■ **Given entries**:
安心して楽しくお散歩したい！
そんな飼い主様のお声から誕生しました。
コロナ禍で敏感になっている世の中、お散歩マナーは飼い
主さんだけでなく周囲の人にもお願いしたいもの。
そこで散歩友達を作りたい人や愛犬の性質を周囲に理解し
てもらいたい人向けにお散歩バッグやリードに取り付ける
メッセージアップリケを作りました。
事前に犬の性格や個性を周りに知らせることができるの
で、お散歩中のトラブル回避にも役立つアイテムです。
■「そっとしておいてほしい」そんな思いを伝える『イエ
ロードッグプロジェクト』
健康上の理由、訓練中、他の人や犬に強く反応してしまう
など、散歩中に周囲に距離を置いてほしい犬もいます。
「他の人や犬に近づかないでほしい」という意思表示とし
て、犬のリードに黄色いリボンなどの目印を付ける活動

■ **Work instruction**:
Could you copy exactly the lines from the one containing "そこで散歩友達を作りたい人や愛犬の性質を周囲に理解し" through the end of the records above, and nothing more?

■ **Expected answer**:
そこで散歩友達を作りたい人や愛犬の性質を周囲に理解し
てもらいたい人向けにお散歩バッグやリードに取り付ける
メッセージアップリケを作りました。
事前に犬の性格や個性を周りに知らせることができるの
で、お散歩中のトラブル回避にも役立つアイテムです。
■「そっとしておいてほしい」そんな思いを伝える『イエ
ロードッグプロジェクト』
健康上の理由、訓練中、他の人や犬に強く反応してしまう
など、散歩中に周囲に距離を置いてほしい犬もいます。
「他の人や犬に近づかないでほしい」という意思表示とし
て、犬のリードに黄色いリボンなどの目印を付ける活動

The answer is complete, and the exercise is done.